When the bakery opened in June they kept their lobby closed in an effort to be as COVID-conscious as possible, but with winter around the corner they’ve opened up their lobby to keep customers out of the harsher weather.

The Peters are friendly people who love food, and when they make friends with other people who love food, collaboration happens. So far Wicked Sweet Bakery has collaboration donuts in the works with The Chicken Shack, Uncle Troy’s BBQ and Sweet Licks.

“I’m like, ‘Hey, you guys have chicken, I have a waffle, let’s put them together,” Peter’s said. They are exploring more savory options for their menu.

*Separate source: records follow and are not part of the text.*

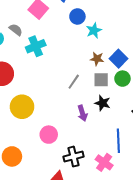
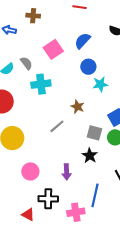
brown star: (97, 59) -> (77, 107), moved
gray line: (74, 82) -> (57, 126), moved
purple arrow: (82, 113) -> (67, 172), moved
pink cross: (104, 162) -> (76, 212), turned 30

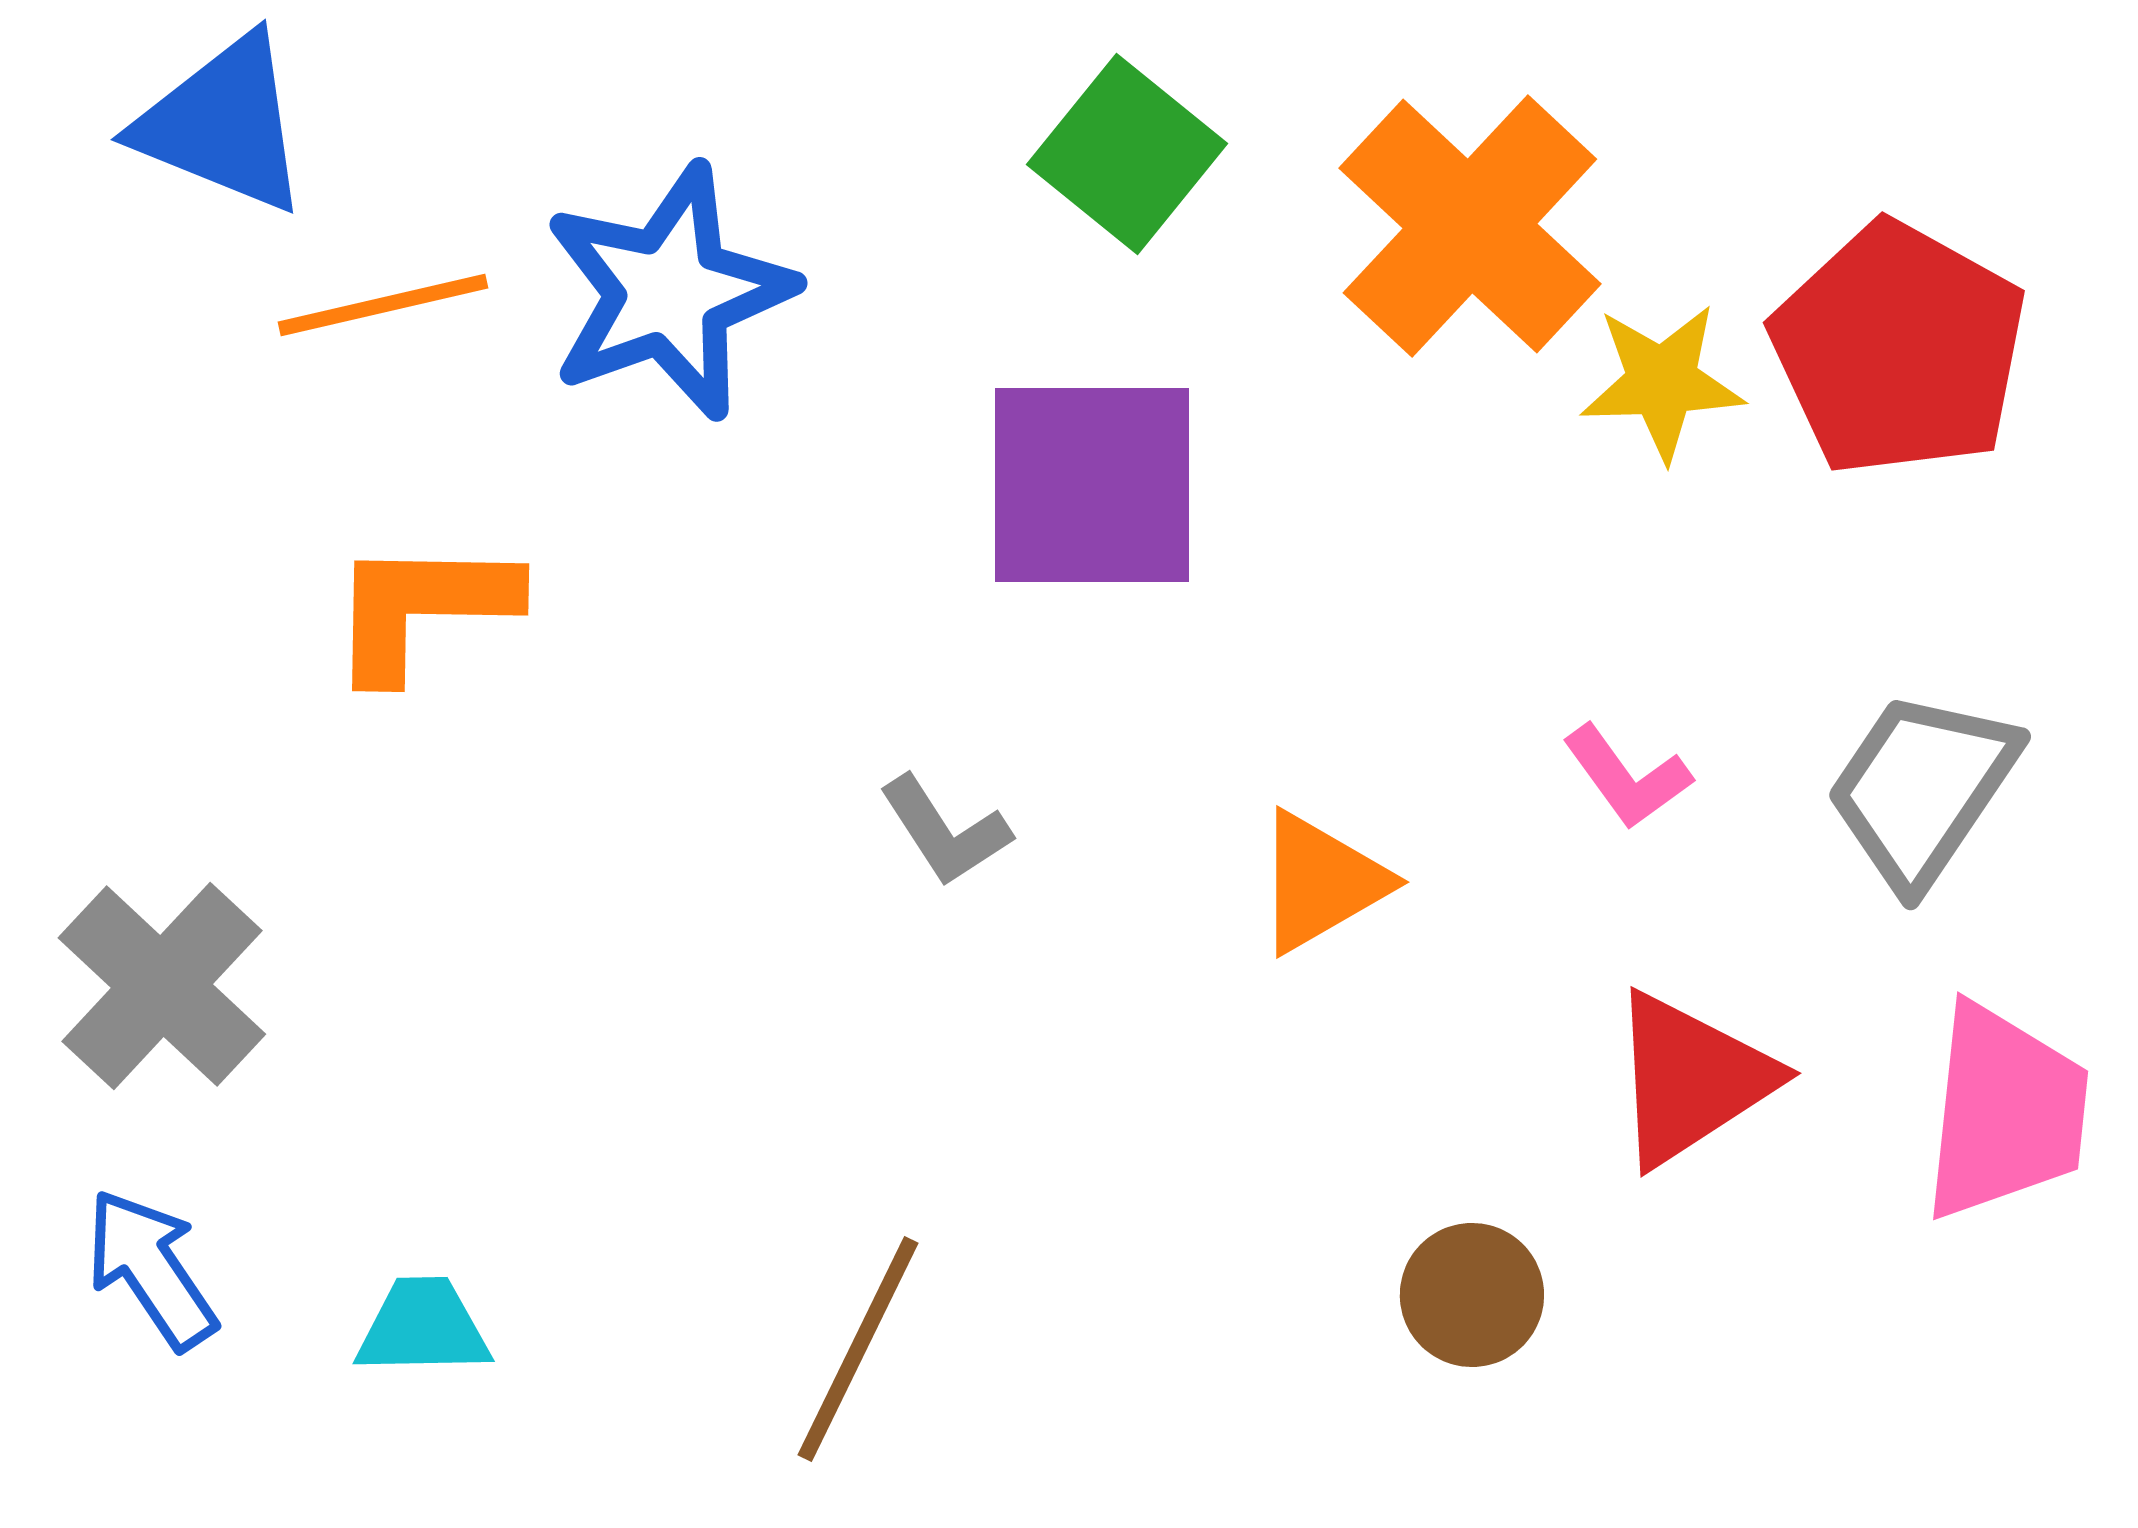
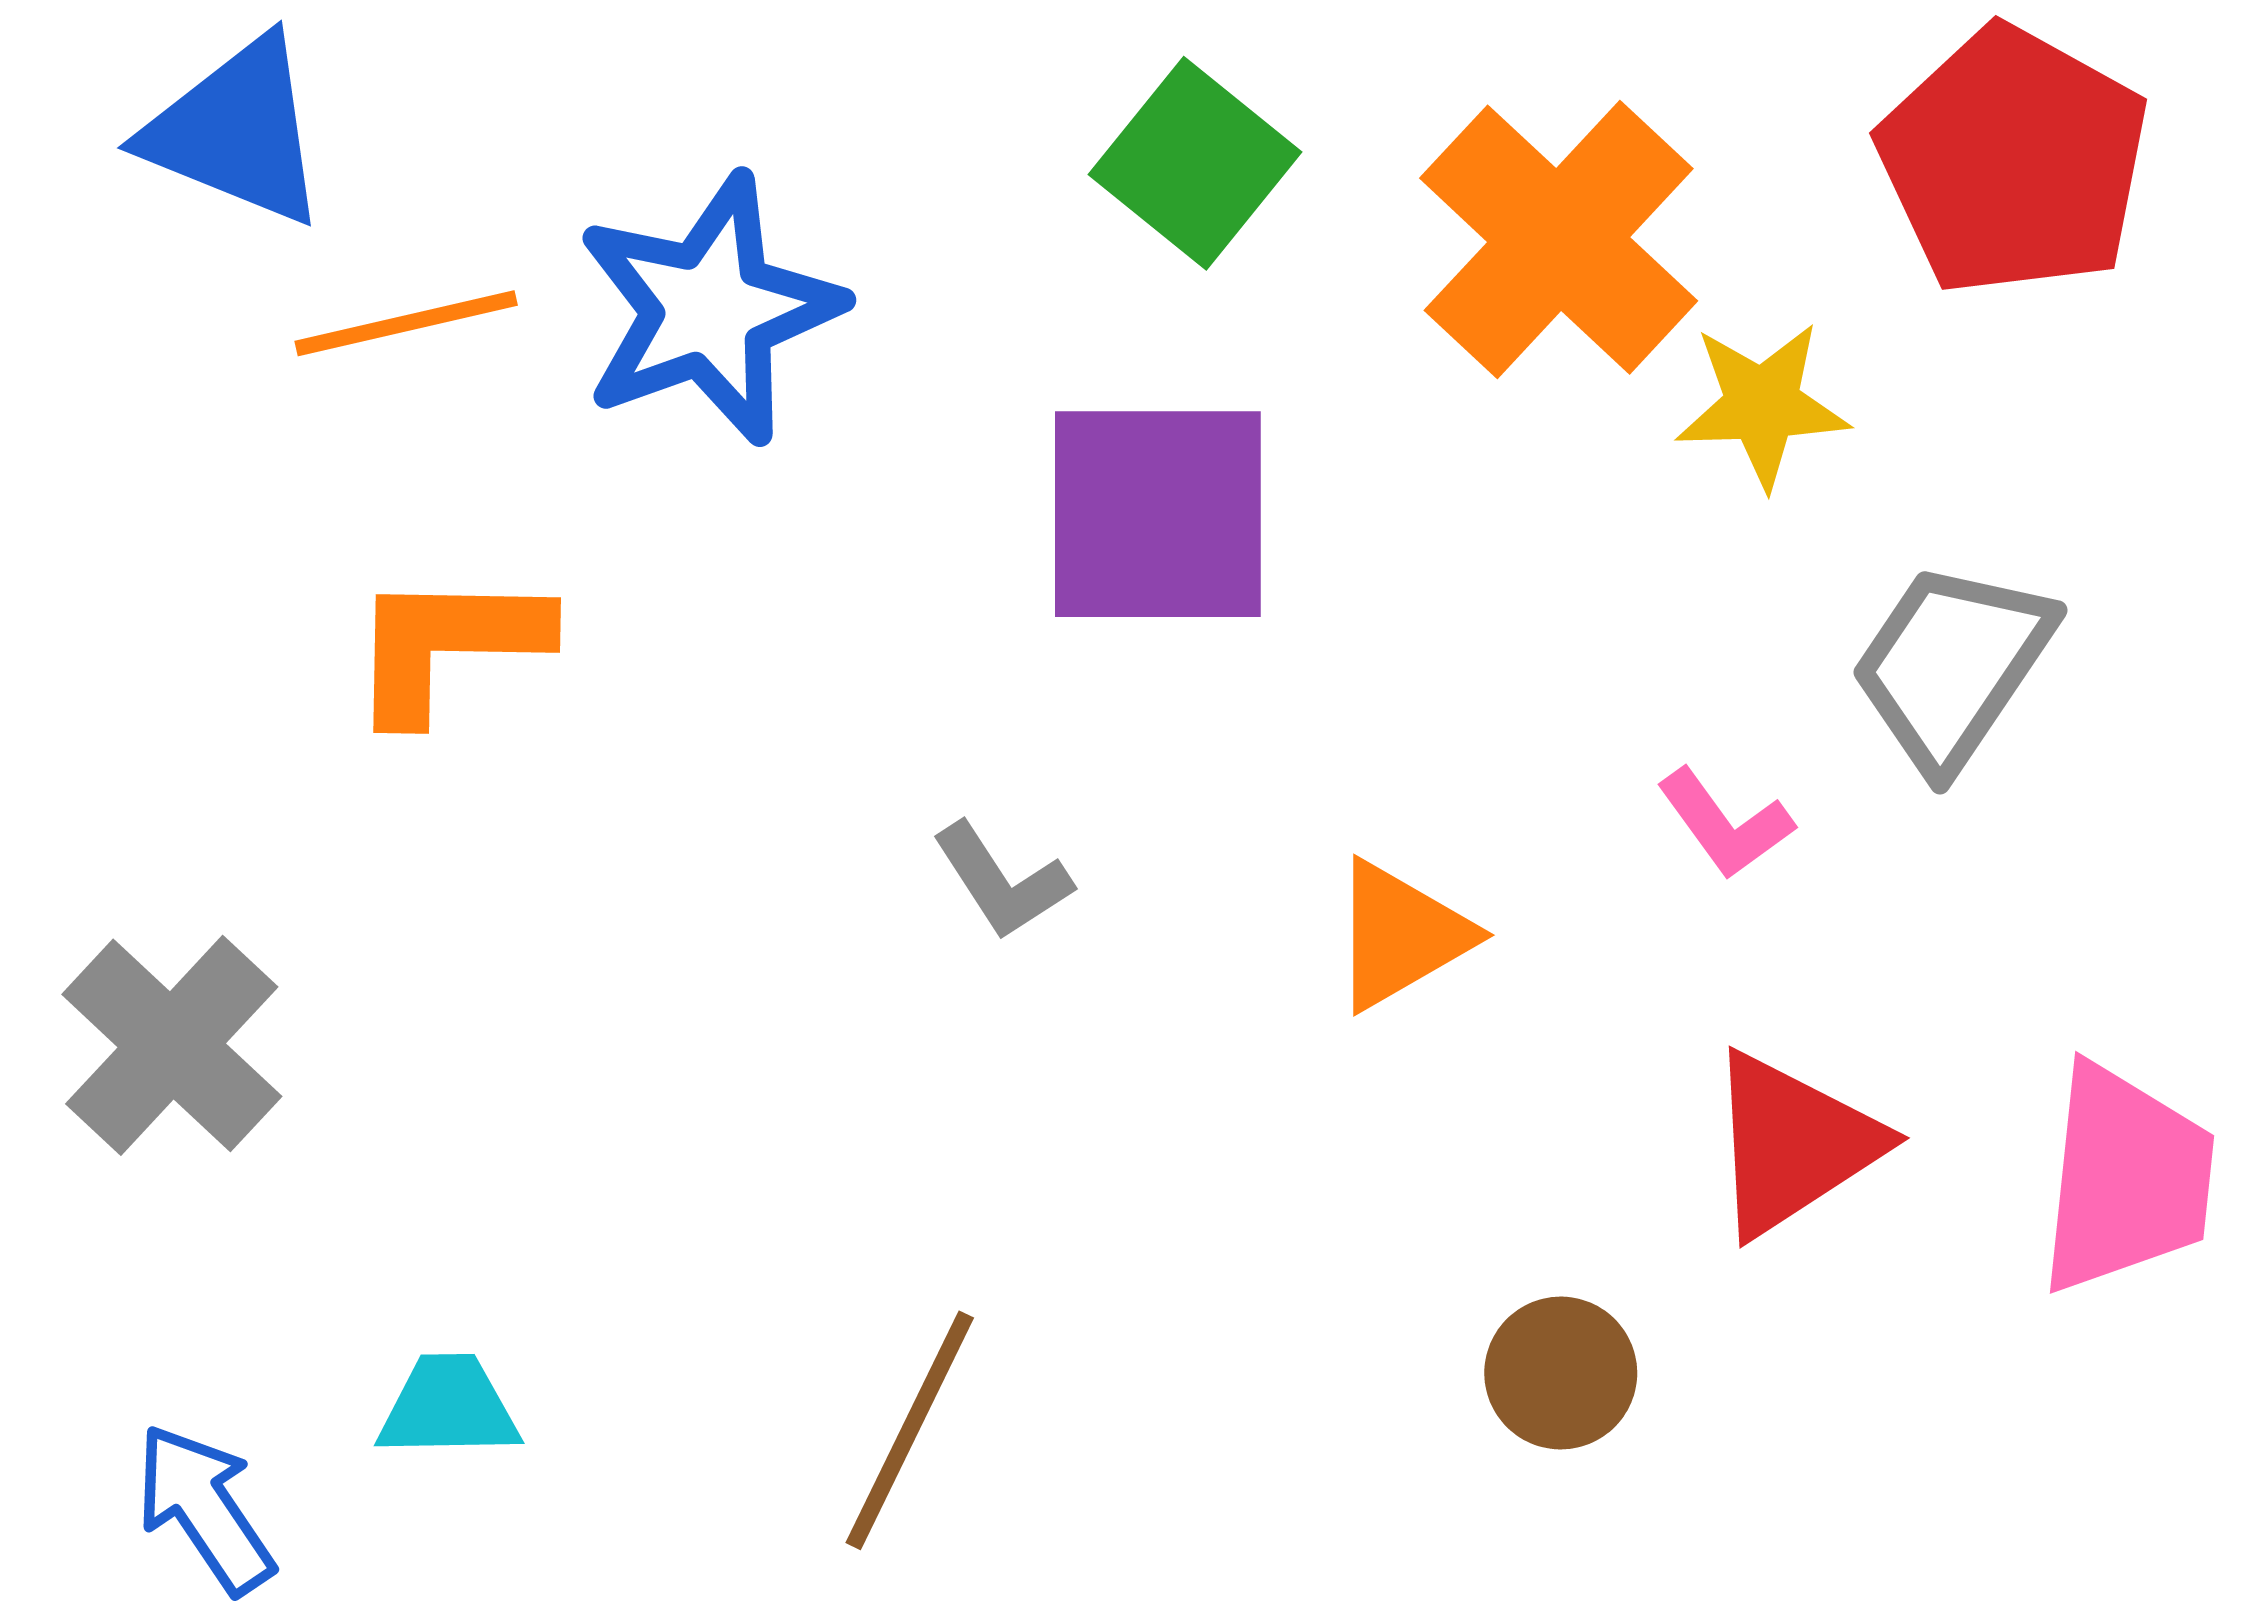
red pentagon: (1899, 349) -> (2014, 161), moved
gray trapezoid: (1922, 789) -> (1952, 666), moved
blue arrow: (151, 1269) -> (205, 1509), moved

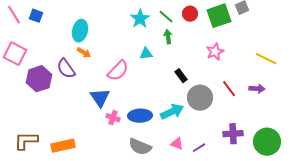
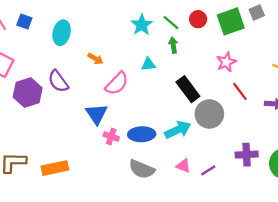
cyan ellipse: (80, 31) -> (62, 33), moved
orange arrow: (84, 53) -> (95, 59), moved
black rectangle: (181, 76) -> (188, 89), size x1.6
red line: (229, 89) -> (240, 91), moved

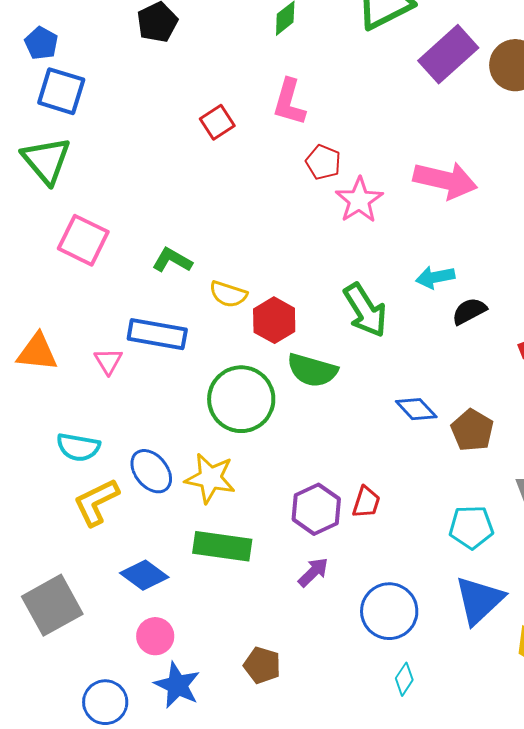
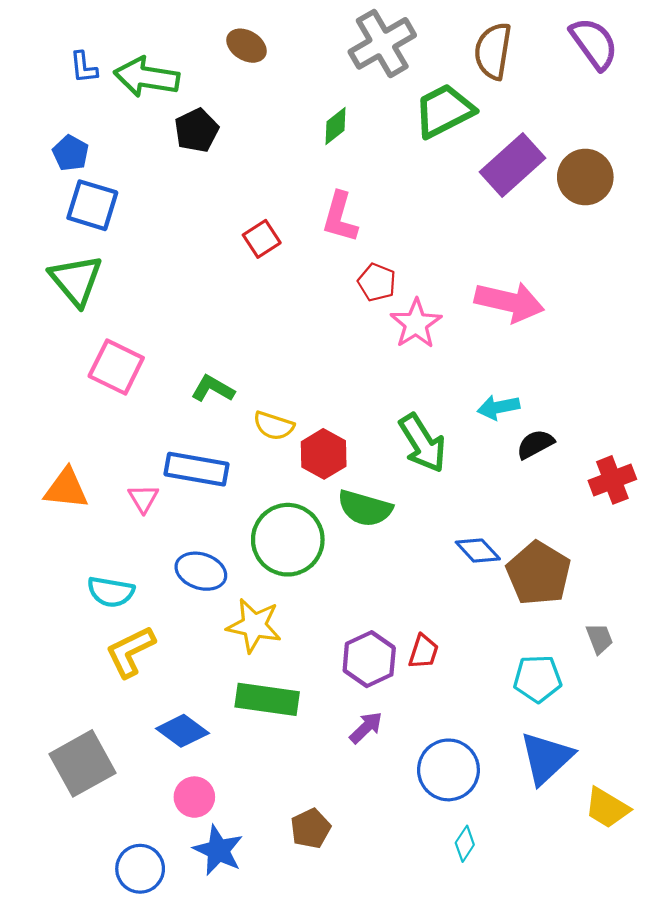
brown pentagon: (472, 430) -> (539, 573), size x1.4
blue ellipse: (151, 471) -> (201, 571), moved, turned -33
brown pentagon: (262, 665) -> (311, 829), turned 30

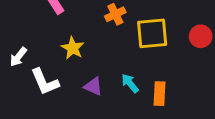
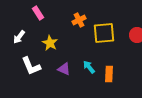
white arrow: (18, 57) -> (19, 37), moved

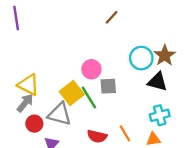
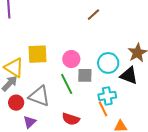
cyan circle: (141, 58) -> (108, 63), moved
yellow square: (72, 93) -> (37, 54), moved, turned 30
cyan cross: (160, 115) -> (107, 96), moved
orange line: (125, 133) -> (103, 109), moved

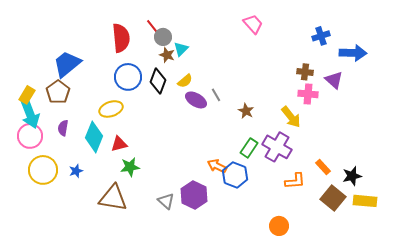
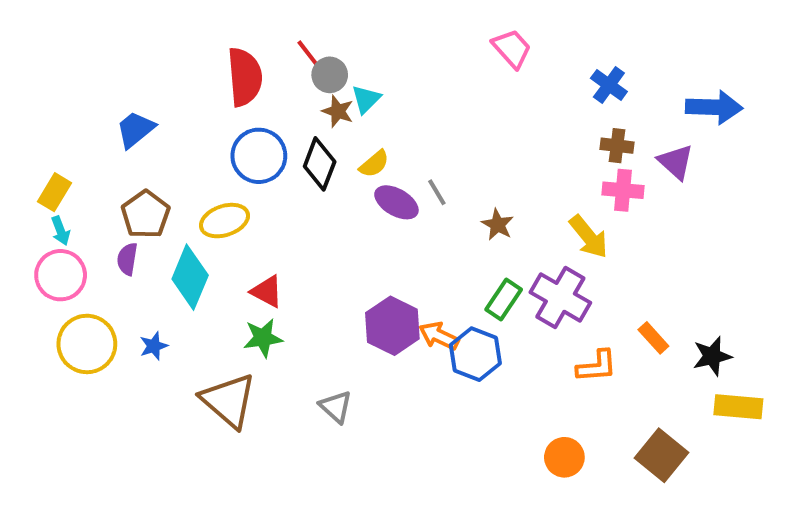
blue cross: (321, 36) -> (609, 85), moved, turned -36
blue trapezoid: (67, 64) -> (135, 130), size x0.7
brown pentagon: (58, 92) -> (146, 214), moved
cyan arrow: (30, 114) -> (61, 231), size x0.5
red triangle: (119, 144) -> (267, 291), moved, turned 42
purple hexagon: (194, 195) -> (392, 326), moved
brown triangle: (113, 198) -> (229, 401), turned 32
brown square: (333, 198) -> (662, 455), moved

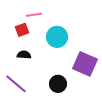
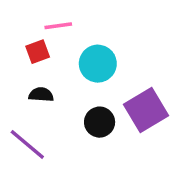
purple square: (85, 64) -> (146, 110), turned 35
black circle: (58, 84) -> (100, 122), moved

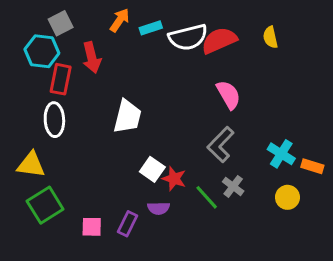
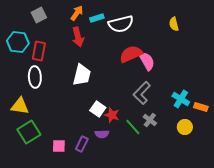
red semicircle: (219, 40) -> (131, 54), moved
cyan hexagon: (42, 51) -> (18, 42), moved
red arrow: (92, 57) -> (78, 37), moved

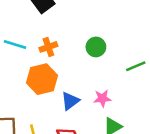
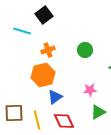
cyan line: (15, 44) -> (22, 31), moved
blue triangle: (70, 101) -> (55, 97), moved

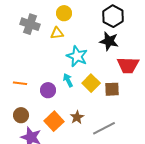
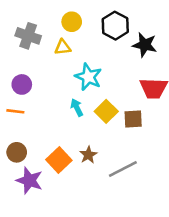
black hexagon: (113, 16) -> (115, 26), moved
black star: (109, 41) -> (145, 45), moved
purple circle: (48, 90) -> (22, 84), moved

El Vaquero expanded from a catering business to a sit-down restaurant in hopes of making more money, as COVID has been extremely rough on the catering business. They’re paying the bills but it comes with a price.

“We’re probably sitting at 60% take out right now compared to dine in,” said Orlando Cepeda, who owns El Vaquero with his wife, Kelly. Though it’s a good thing that people are eating their food, Cepeda misses the face to face interaction.

“I think it’s at par level for the situation we’re at right now and we’ve been very supported by the community, and we’re very grateful for that,” Cepeda said. According to the professionals he talked to before opening the restaurant, he expected more than 50% of orders to be take out.

Cepeda believes that this is the new normal for the time being, but he hopes one day he will be able to make personal connections with everyone who buys his food.

“I’d love to see everybody’s faces that eat our food. I’m always out on the floor, talking to folks and seeing their smile and hearing them say how wonderful the food is, but when people take it out you don’t get that same satisfaction,” Cepeda said.

All of the business owners understand that the community has been hit hard by COVID, but since they don’t qualify for any of the aid they are in more need of community support than some larger, chain restaurants.

Wicked Sweet Bakery and The Chicken Shack are located in the Keizer Village on River Road. El Vaquero Santa Maria BBQ is on River Road next to Dutch Bros.

“Thank you to the community for supporting us, we look forward to meeting more folks out there and we look forward to having you come in and say hello,” Cepeda said.